Proton exchange membrane development. Fluorocarbon PEMs now have competition from hydrocarbon and composite variations of PEMs for DMFC and automotive PEM FCs. While there are gains and improvements in some metrics, targets for durability and cost in automotive where their success is absolutely critical remain a distant 3-5 times away for all approaches so far. The following is an overview of some of the main participants in PEM technology:

DuPont. The long-time producer of the Nafion PEM and Gen IV MEAs for DMFCs and hydrogen based PEM FCs reports a 20% increase in power density with less catalyst loading, and a two-time increase in durability. Fluoride ion release and membrane thinning are common measures of membrane chemical attack and are used for durability indicators.
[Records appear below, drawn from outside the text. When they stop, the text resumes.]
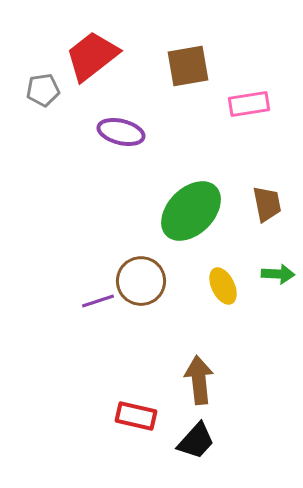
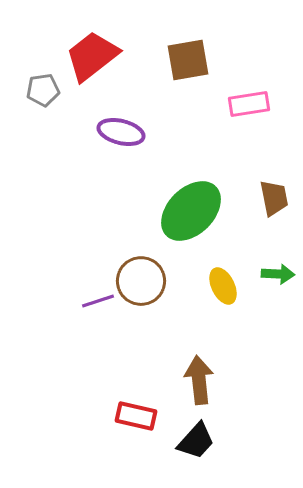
brown square: moved 6 px up
brown trapezoid: moved 7 px right, 6 px up
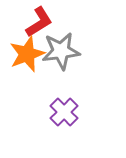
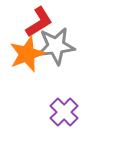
gray star: moved 5 px left, 5 px up
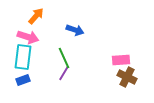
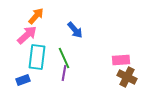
blue arrow: rotated 30 degrees clockwise
pink arrow: moved 1 px left, 2 px up; rotated 60 degrees counterclockwise
cyan rectangle: moved 14 px right
purple line: rotated 21 degrees counterclockwise
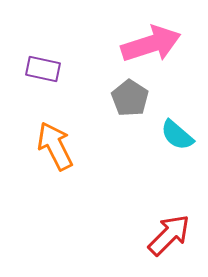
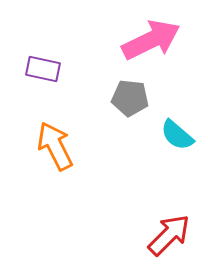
pink arrow: moved 4 px up; rotated 8 degrees counterclockwise
gray pentagon: rotated 27 degrees counterclockwise
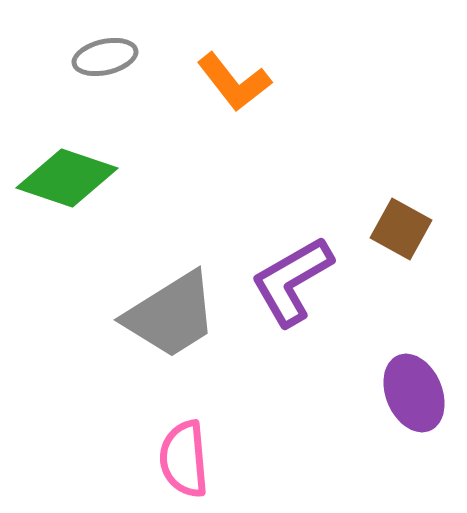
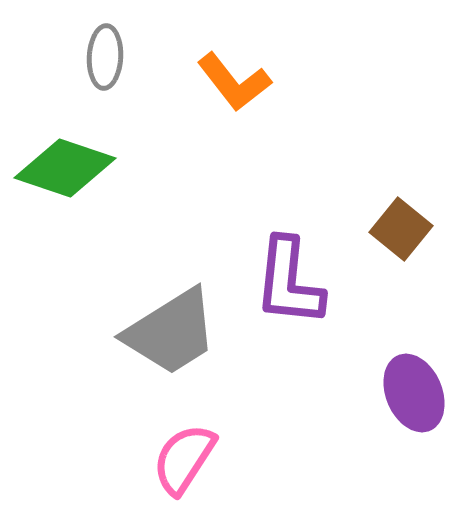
gray ellipse: rotated 74 degrees counterclockwise
green diamond: moved 2 px left, 10 px up
brown square: rotated 10 degrees clockwise
purple L-shape: moved 3 px left, 1 px down; rotated 54 degrees counterclockwise
gray trapezoid: moved 17 px down
pink semicircle: rotated 38 degrees clockwise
W.L. Gore. Dry reactant, high temperature operation, low catalyst loading, duty cycle power transients, start up/shut down, and freeze tolerance are the edges of the performance envelope that PEMs must satisfy. Durability failure for fluorocarbon PEMs can be broken down into two categories: mechanical and chemical degradation of the ionomer. Ionomer membranes swell in x y z direction in response to RH changes, and with the membrane constrained stresses result. Adding reinforcing materials are one strategy being tried and new membranes show a five-time improvement in certain life tests. Temperature, pressure and low RH contribute to ionomer chemical gradation. Materials tested in these aggressive conditions allow promising candidates to be identified. Some accelerated testing schemes have been developed like carbon corrosion testing conducted by holding the cathode at 1.4V versus RHE and measuring the CO2 evolved in the electrochemical active area. Similarly Pt dissolution and sintering accelerated tests help identify mechanisms and guide material development.

3M. Durability is affected by surface area loss of the Pt catalyst which can be from support corrosion, Pt dissolution, oxidation, or agglomeration due to high voltage excursions of the electrode during start-stop cycling or momentary fuel blockage by water which can be critical in Pt oxide film formation. 3M has shown promising results with nano-structured thin film (NSTF) catalyst electrodes which are much more resistant than conventional Pt on carbon

Hydrocarbon PEM at PolyFuel. Jim Balcom, CEO, has tuned up the development and prototype delivery machine at PolyFuel. Investing in fabrication and test hardware and putting in place a formulate-test-modify process that is designed to quickly feed back lessons learned and squeeze every ounce of time out of the R&D cycle, he has sampled all the major players involved in portable FCs with names like Sony, Sanyo, Toshiba, Samsung, LG. Among the benefits of PolyFuel’s hydrocarbon PEMs versus fluorocarbon type membranes are: lower cost, less catalyst, longer runtimes, and less water recovery. In automotive, hydrocarbon membranes are working towards performance parity in durability with fluorocarbon PEMs while offering the enticement of an extreme cost advantage of $1300/car in the 10K cars/year production and a $200/car benefit at a 35K annual vehicle production number.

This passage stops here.